Since its caved in wooden planks and piers could no longer support vehicular traffic, the Zero Bridge, located two kilometres from city centre Lal Chowk, was closed for vehicular traffic two decades ago.
Only pedestrian movement was allowed on this historic bridge after its closure, as paramilitary bunkers were constructed on both sides of the bridge with the beginning of the separatist violence in Kashmir in the late 1980s.
The bridge is close to the high security Church Lane area, which houses the private office of the chief minister, state guest houses where VVIP's stay during their visits and the official residences of dozens of ministers, senior civil and police officers.
Zero Bridge was constructed in 1950s when late Bakshi Ghulam Muhammad was the prime minister of Jammu and Kashmir.
The nomenclature was changed to chief minister in 1964 when G.M. Sadiq took over as the chief minister. The nomenclature was also changed from Sadr-e-Riyasat to Governor the same year.
There is a mundane official version of why the bridge was so named.
'Since Amira Kadal, ahead of which the Zero Bridge was constructed on the Jhelum River, was known as the First Bridge, the name Zero Bridge was given to this wooden bridge,' said an official of the state-owned J&K Projects Construction Corporation that is supervising the dismantling of the bridge.
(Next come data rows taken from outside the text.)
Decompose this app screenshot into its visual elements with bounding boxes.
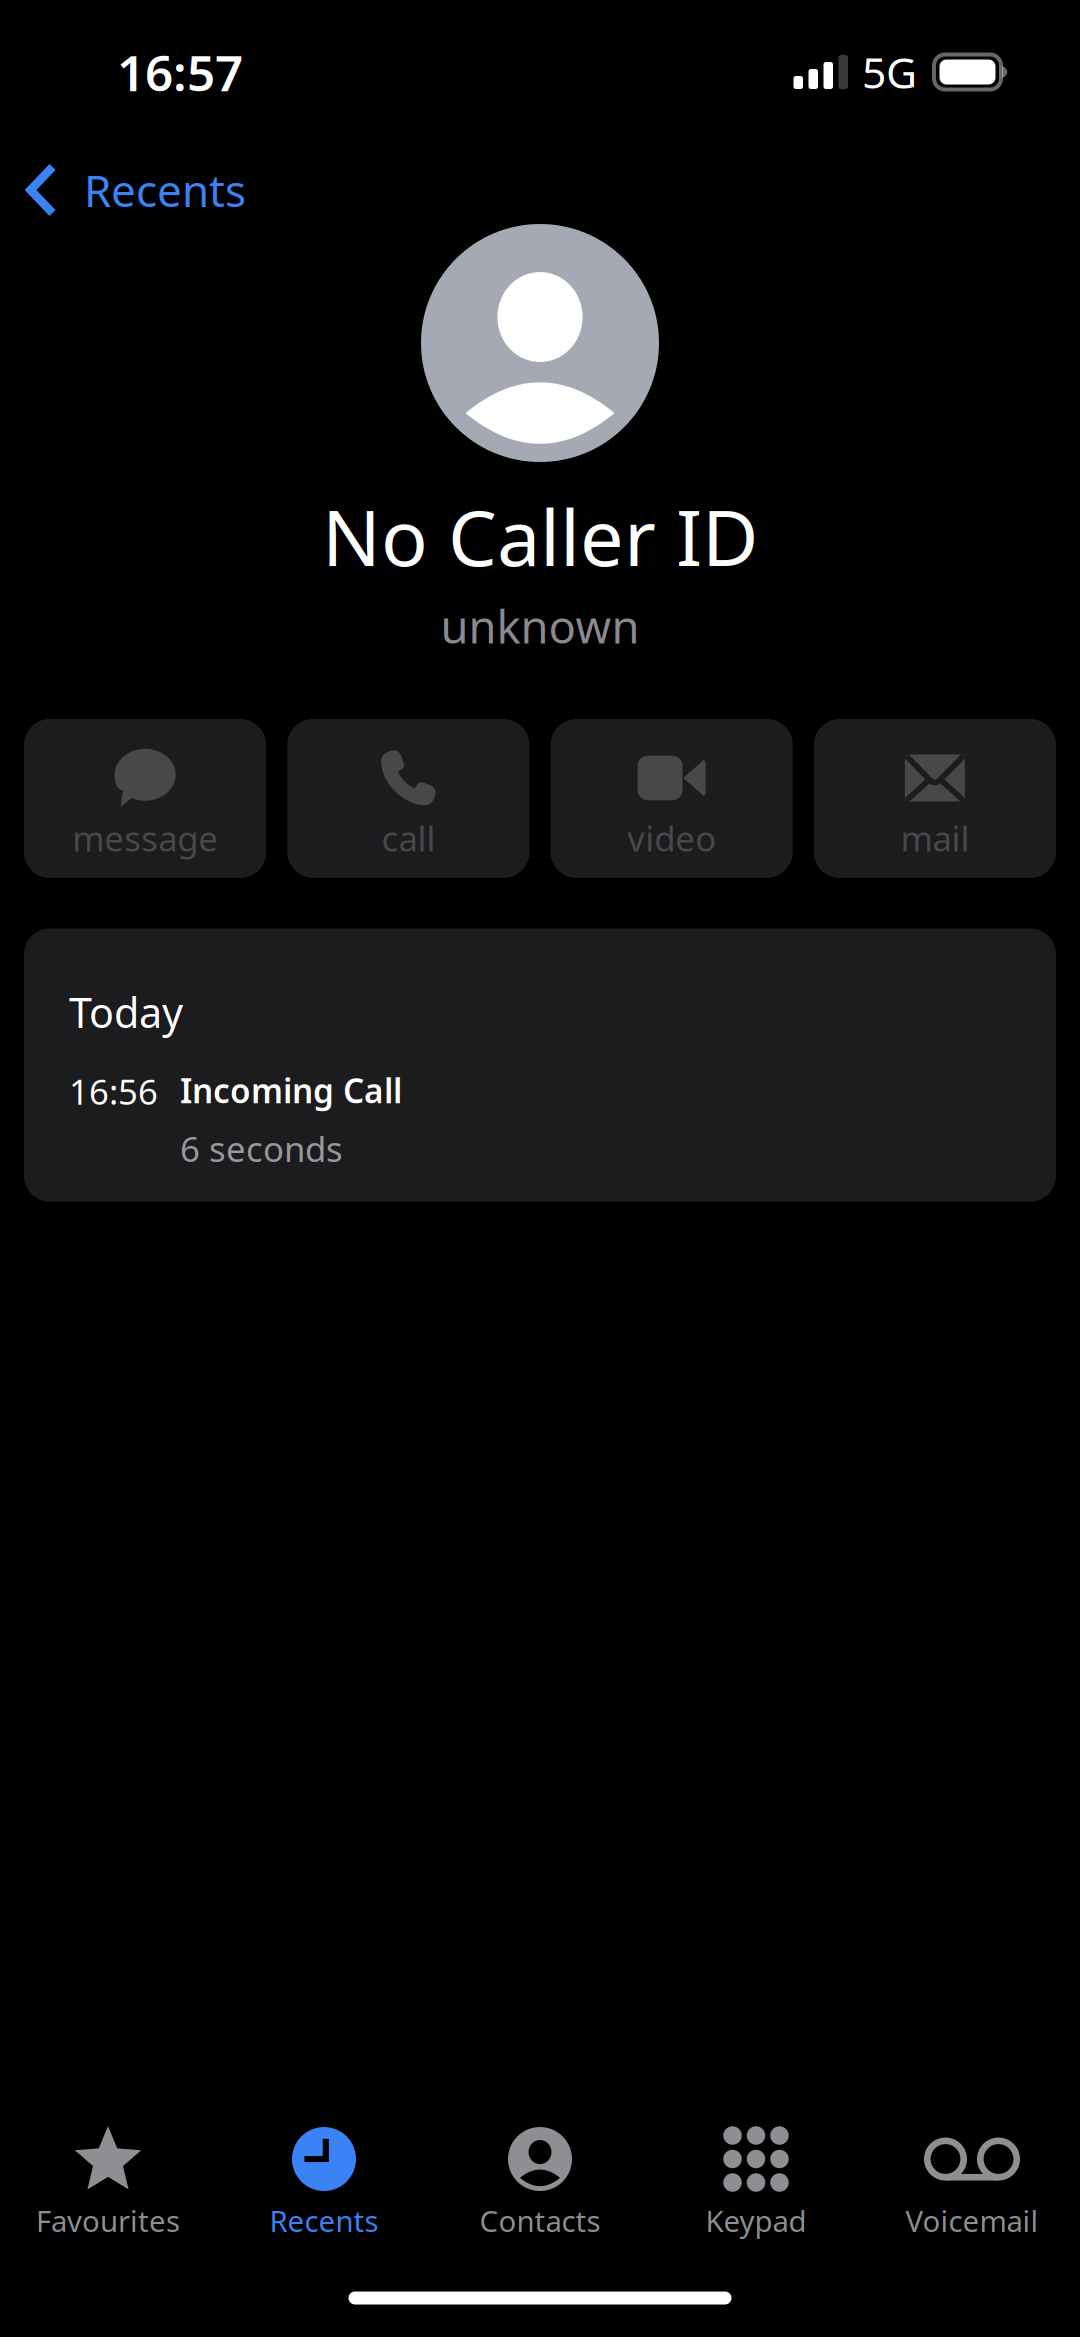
staticText: 16:56 [69,1068,158,1114]
staticText: mail [900,815,969,861]
staticText: unknown [440,596,640,656]
button[interactable]: Voicemail [864,2116,1080,2244]
button[interactable]: Recents [0,146,330,234]
staticText: video [627,815,716,861]
button[interactable]: mail [814,719,1056,878]
staticText: Contacts [480,2201,600,2240]
staticText: Favourites [36,2201,180,2240]
button[interactable]: video [550,719,793,878]
button[interactable]: message [24,719,266,878]
staticText: Recents [84,161,246,219]
staticText: Recents [270,2201,378,2240]
staticText: call [381,815,435,861]
button[interactable]: Keypad [648,2116,864,2244]
staticText: Voicemail [906,2201,1038,2240]
button[interactable]: Contacts [432,2116,648,2244]
staticText: 16:57 [117,39,243,105]
button[interactable]: Favourites [0,2116,216,2244]
staticText: 5G [862,44,917,100]
button[interactable]: call [287,719,529,878]
staticText: Keypad [706,2201,806,2240]
staticText: Today [69,984,183,1039]
staticText: message [72,815,218,861]
staticText: No Caller ID [322,485,758,587]
button[interactable]: Recents [216,2116,432,2244]
staticText: 6 seconds [180,1126,343,1172]
staticText: Incoming Call [180,1068,402,1113]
Some say the original name suggested for the bridge had been Habba Khatoun Bridge, after the 17th century local queen-poetess.
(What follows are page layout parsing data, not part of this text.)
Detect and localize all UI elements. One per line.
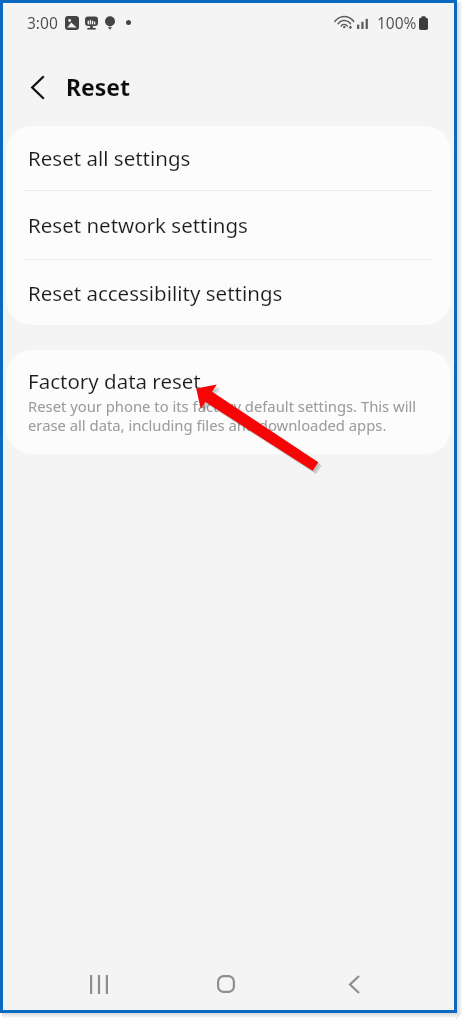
staticText: 3:00 [27,12,58,33]
staticText: 100% [377,12,417,33]
button[interactable]: Factory data reset [6,350,451,454]
button[interactable]: Navigate up [18,67,58,107]
button[interactable]: Reset accessibility settings [6,260,451,325]
staticText: Reset [66,71,131,102]
staticText: Reset accessibility settings [28,279,283,307]
staticText: Reset all settings [28,144,191,172]
staticText: Reset your phone to its factory default … [28,396,431,435]
staticText: Reset network settings [28,211,248,239]
button[interactable]: Back [293,944,423,1010]
staticText: Factory data reset [28,367,201,395]
button[interactable]: Reset network settings [6,191,451,259]
button[interactable]: Recent apps [34,944,163,1010]
button[interactable]: Reset all settings [6,126,451,190]
button[interactable]: Home [163,944,293,1010]
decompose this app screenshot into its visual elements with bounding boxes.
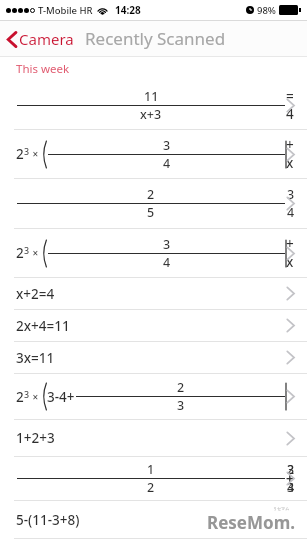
staticText: 5 xyxy=(147,204,155,221)
staticText: 2 xyxy=(16,145,24,163)
staticText: × xyxy=(30,246,41,260)
staticText: 2x+4=11 xyxy=(16,317,70,335)
button[interactable]: 2x+4=11 xyxy=(0,310,307,341)
button[interactable]: 5-(11-3+8) xyxy=(0,501,307,538)
staticText: リセマム xyxy=(273,506,290,511)
staticText: 2 xyxy=(147,479,155,496)
staticText: × xyxy=(30,390,41,404)
button[interactable]: 1 xyxy=(0,457,307,500)
staticText: 2 xyxy=(147,186,155,203)
button[interactable]: 1+2+3 xyxy=(0,420,307,456)
other: Open detail xyxy=(286,147,295,162)
other: Open detail xyxy=(286,389,295,404)
staticText: × xyxy=(30,147,41,161)
staticText: 3 xyxy=(163,236,171,253)
staticText: 3 xyxy=(163,137,171,154)
staticText: 5-(11-3+8) xyxy=(16,511,80,529)
staticText: 3 xyxy=(24,145,30,157)
staticText: T-Mobile HR xyxy=(38,4,93,17)
staticText: ReseMom. xyxy=(207,511,295,534)
button[interactable]: 2 xyxy=(0,229,307,277)
button[interactable]: 3x=11 xyxy=(0,342,307,373)
staticText: 14:28 xyxy=(115,3,141,17)
staticText: 1+2+3 xyxy=(16,429,55,447)
staticText: Recently Scanned xyxy=(85,27,226,50)
other: Open detail xyxy=(286,318,295,333)
button[interactable]: 2 xyxy=(0,374,307,419)
staticText: 2 xyxy=(16,388,24,406)
button[interactable]: 11 xyxy=(0,81,307,129)
other: Open detail xyxy=(286,350,295,365)
staticText: 2 xyxy=(177,379,185,396)
staticText: 11 xyxy=(144,88,159,105)
button[interactable]: 2 xyxy=(0,179,307,228)
staticText: 3 xyxy=(24,388,30,400)
button[interactable]: x+2=4 xyxy=(0,278,307,309)
staticText: x+3 xyxy=(140,106,162,123)
staticText: 3 xyxy=(177,397,185,414)
staticText: x+2=4 xyxy=(16,285,55,303)
staticText: 4 xyxy=(163,254,171,271)
button[interactable]: 2 xyxy=(0,130,307,178)
other: Open detail xyxy=(286,196,295,211)
other: Open detail xyxy=(286,246,295,261)
other: Open detail xyxy=(286,431,295,446)
other: Open detail xyxy=(286,471,295,486)
staticText: Camera xyxy=(19,29,74,49)
other: Open detail xyxy=(286,286,295,301)
other: Open detail xyxy=(286,98,295,113)
staticText: This week xyxy=(16,61,70,77)
staticText: 4 xyxy=(163,155,171,172)
staticText: 3x=11 xyxy=(16,349,55,367)
staticText: 1 xyxy=(147,461,155,478)
staticText: 98% xyxy=(257,4,276,17)
staticText: 3 xyxy=(24,244,30,256)
button[interactable]: Camera xyxy=(0,24,79,54)
staticText: 2 xyxy=(16,244,24,262)
staticText: 3-4+ xyxy=(47,388,75,406)
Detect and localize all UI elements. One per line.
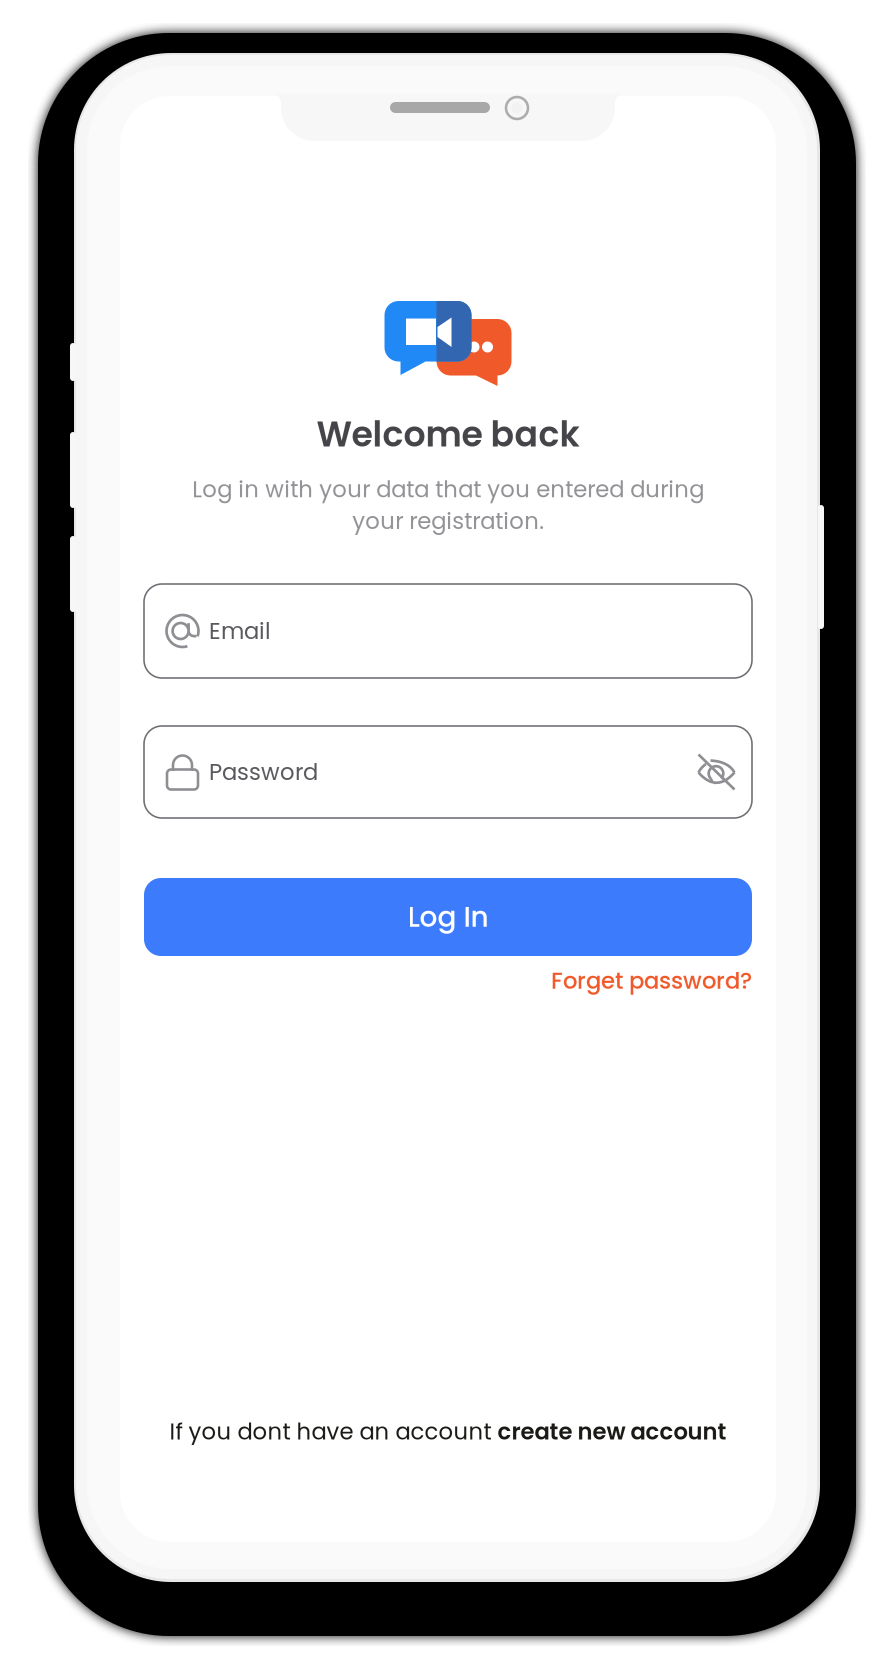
button[interactable]: Forget password? [551, 965, 752, 997]
button[interactable]: Log In [144, 878, 752, 956]
button[interactable]: If you dont have an account create new a… [170, 1416, 726, 1447]
staticText: Log In [408, 897, 488, 937]
staticText: Email [209, 615, 271, 647]
staticText: Welcome back [316, 410, 580, 458]
button[interactable]: Password [144, 726, 752, 818]
staticText: Forget password? [551, 965, 752, 997]
staticText: Password [209, 756, 318, 788]
button[interactable]: Email [144, 584, 752, 678]
staticText: If you dont have an account create new a… [170, 1416, 726, 1447]
staticText: Log in with your data that you entered d… [192, 474, 704, 537]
The Bridge is regarded as part of the local heritage by many and in order to address the local sensibilities the state government has decided not to construct a cement concrete bridge as a replacement.
'A wooden bridge would be constructed at the site to preserve the original architecture of the dismantled bridge,' said a senior government official here.
Enthused by the name of the bridge, some Kashmiri youths in New York started a rock band three years back naming it 'The Zero Bridge Rock band'.
As huge machines started dismantling the Zero Bridge, scores of locals watched the spectacle silently as fond memories of their childhood kindled nostalgia.
'We would cycle up and down the bridge each day of our school life. The bridge was an icon of my childhood. Perhaps like the bridge, we have also grown old and are now waiting for our turn to be dismantled,' said Nisar Hussain, a retired chief engineer here.